Time and time again I find issues where the NIV chooses alternate translations to gloss and even disguise "difficult" suituations. In following the above article, two of the examples cited are covered up in the NIV version. If you look at the blue letter bible site and compare translations between Luke 5:18 and 5:21 with respect to the issues raised in the article it's pretty obvious the NIV committee knew exactly what they were doing with their word choice. I've run across literally dozens of these but so many are piling up now I really wish I'd started a list.
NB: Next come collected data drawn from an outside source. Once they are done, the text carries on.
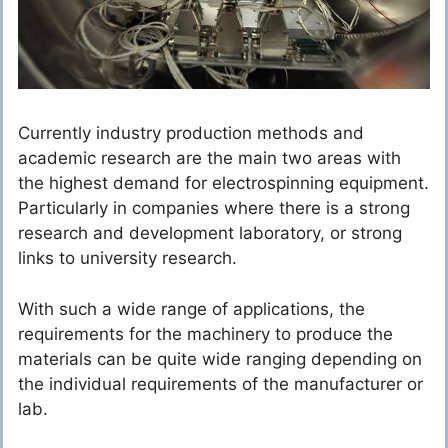
Currently industry production methods and
academic research are the main two areas with
the highest demand for electrospinning equipment.
Particularly in companies where there is a strong
research and development laboratory, or strong
links to university research.
With such a wide range of applications, the
requirements for the machinery to produce the
materials can be quite wide ranging depending on
the individual requirements of the manufacturer or
lab.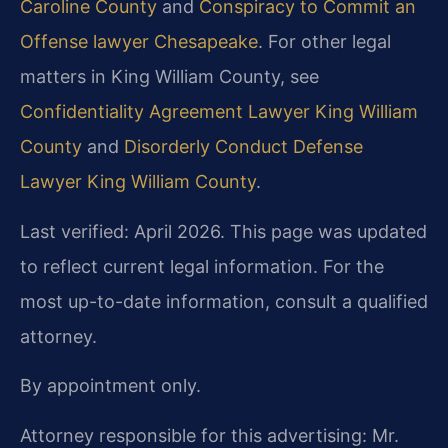
Caroline County
and
Conspiracy to Commit an
Offense lawyer Chesapeake
. For other legal
matters in King William County, see
Confidentiality Agreement Lawyer King William
County
and
Disorderly Conduct Defense
Lawyer King William County
.
Last verified: April 2026. This page was updated
to reflect current legal information. For the
most up-to-date information, consult a qualified
attorney.
By appointment only.
Attorney responsible for this advertising: Mr.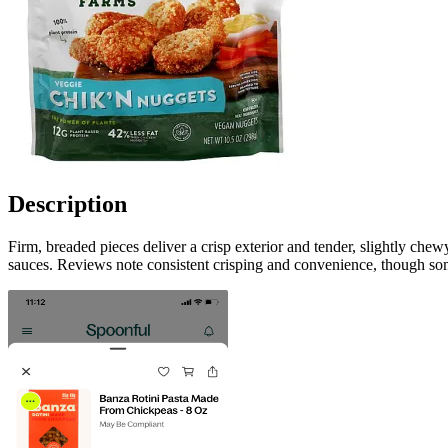
Description
Firm, breaded pieces deliver a crisp exterior and tender, slightly che
sauces. Reviews note consistent crisping and convenience, though some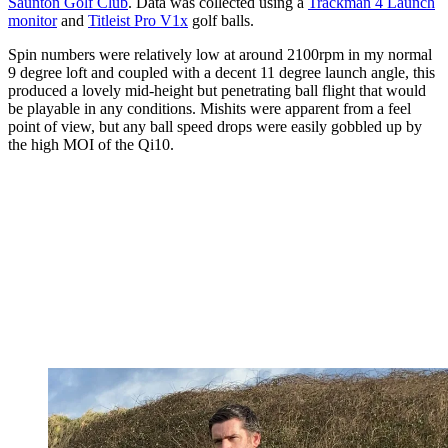
Saunton Golf Club
. Data was collected using a
Trackman 4 Launch
monitor
and
Titleist Pro V1x
golf balls.
Spin numbers were relatively low at around 2100rpm in my normal
9 degree loft and coupled with a decent 11 degree launch angle, this
produced a lovely mid-height but penetrating ball flight that would
be playable in any conditions. Mishits were apparent from a feel
point of view, but any ball speed drops were easily gobbled up by
the high MOI of the Qi10.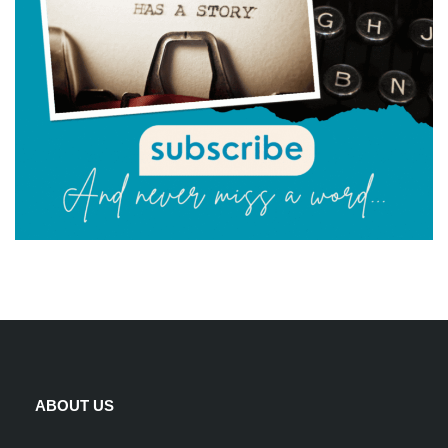
ABOUT US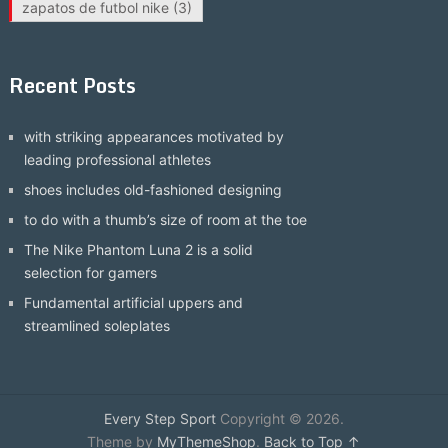
zapatos de futbol nike
(3)
Recent Posts
with striking appearances motivated by
leading professional athletes
shoes includes old-fashioned designing
to do with a thumb’s size of room at the toe
The Nike Phantom Luna 2 is a solid
selection for gamers
Fundamental artificial uppers and
streamlined soleplates
Every Step Sport
Copyright © 2026.
Theme by
MyThemeShop
.
Back to Top ↑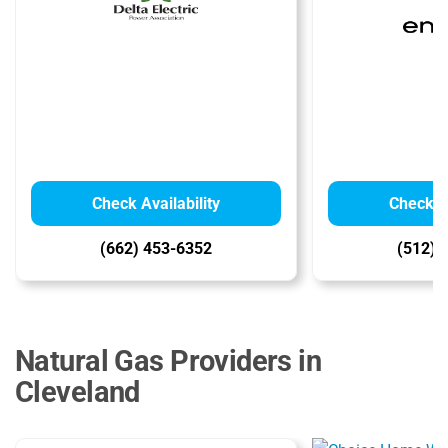
Check Availability
Check Av
(662) 453-6352
(512) 
Natural Gas Providers in
Cleveland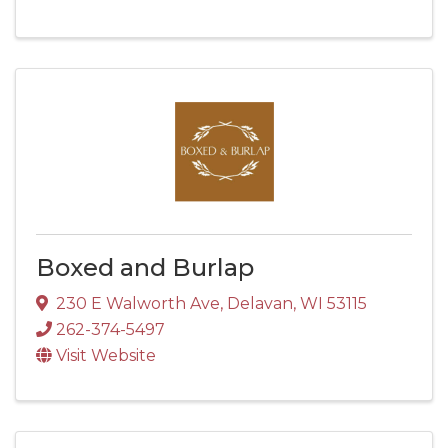
Boxed and Burlap
230 E Walworth Ave
,
Delavan
,
WI
53115
262-374-5497
Visit Website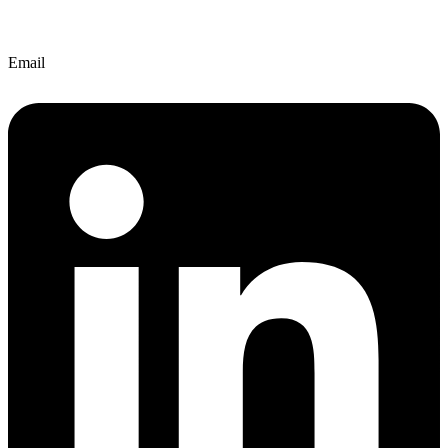
Email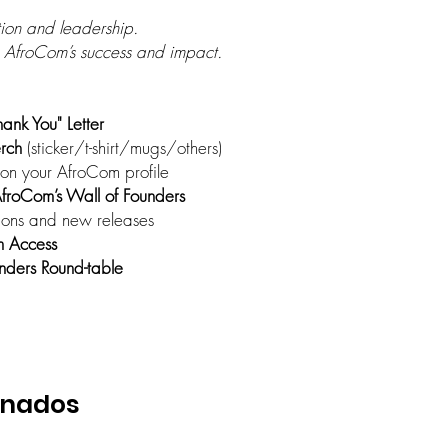
ion and leadership.
 AfroCom’s success and impact.
hank You" Letter
rch
(sticker/t-shirt/mugs/others)
on your AfroCom profile
froCom’s Wall of Founders
ions and new releases
m Access
ders Round-table
onados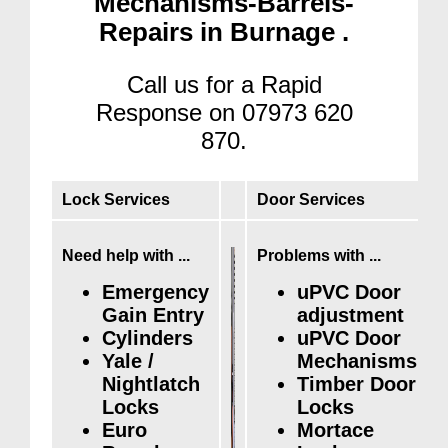
Mechanisms-Barrels-
Repairs in Burnage .
Call us for a Rapid
Response on 07973 620
870.
Lock Services
Door Services
Need help with ...
Problems with ...
Emergency
uPVC Door
Gain Entry
adjustment
Cylinders
uPVC Door
Yale /
Mechanisms
Nightlatch
Timber Door
Locks
Locks
Euro
Mortace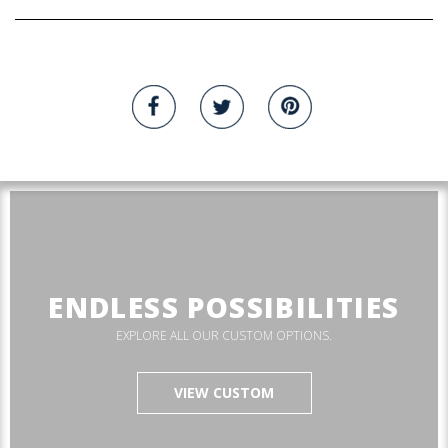
ENDLESS POSSIBILITIES
EXPLORE ALL OUR CUSTOM OPTIONS.
VIEW CUSTOM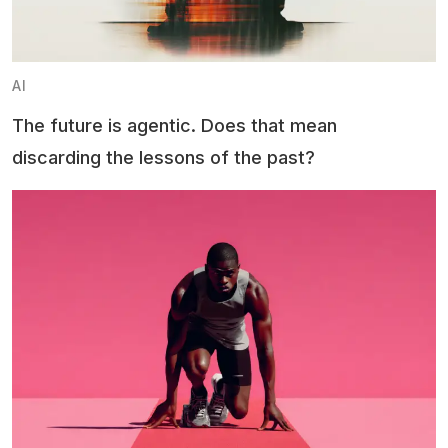
AI
The future is agentic. Does that mean
discarding the lessons of the past?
I switched to using the RSV a while back specifically because of these issues, but I still have NIV texts that would be too difficult to transition my embedded notes.
Please start a list.

There is no such thing as direct translations. The translator uses a source language Lexicon, and possibly some grammar rules, to determine the words and structure of the original text, usually in a non-native language. Then he decides what it means in view of his biases. Then he writes what he thinks it means in his own language.

The lexicons and grammar rules are based on the biases of the person who developed the lexicon and the grammar rules. They are mostly based in the Septuagint even though that was probably corrupted by Jerome. None of the ones used for Bible Translation are based on extra-biblical writings because that would not conform to their theological biases.

The Bible Study literature is full of articles concerning how to justify translating Hebrew and Greek to fit Christian theological biases.

There are lots of forums and blogs discussing mistranslations in the KJB and NIV bibles as part of the fundamentalist bible wars.

TRUTH IN TRANSLATION: ACCURACY AND BIAS IN ENGLISH TRANSLATIONS OF THE NEW TESTAMENT (or via: amazon.co.uk)" Author: Jason David BeDuhn he compares various Bible translations to the Greek for accuracy. He says, most of the time the NWT is the most accurate, but he has an appendix explaining why Yahweh should not be translated into Jehovah.

In Hebrew, the first line of Geneses says "the gods made heaven and earth" - there is no monotheism or creation in Geneses. Then the same word is translated messiah in possible prophesies about Jesus, but for everyone else its translated as anointed.

The Greek NT does not say anywhere that Jesus was crucified. It says he was staked (either hung on a pole or staked to the ground) Crucifixion is something Jerome invented when he translated the Greek NT into Latin.

The only version that we have of the Septuagint contains Christian interpolations. Nobody even knows when "young women" became "virgin".
This is very interesting indeed.

I was aware of the young women to virgin change but not of the no crucifixion in the Greek NT. Do other contemporary Greek sources use another word for the Roman practice? I am not a linguist so please reply in a way that a lay person can understand.

I was also aware of the Hebrew word messiah meaning annointed but not that it was deliberately used only in translation in the way you describe. If this is true you must do an analysis of the texts. Such a deliberate and planned deception should be exposed immediately.

Did you mean to say that the correct translation of the Genesis passage is gods not god? Please do a simple to understand explanation of this.

If what you say is verifiable this amounts to a conspiracy. A conspiracy that is actually true is a rarity but when it happens it usually leads to a definitive shift in any system.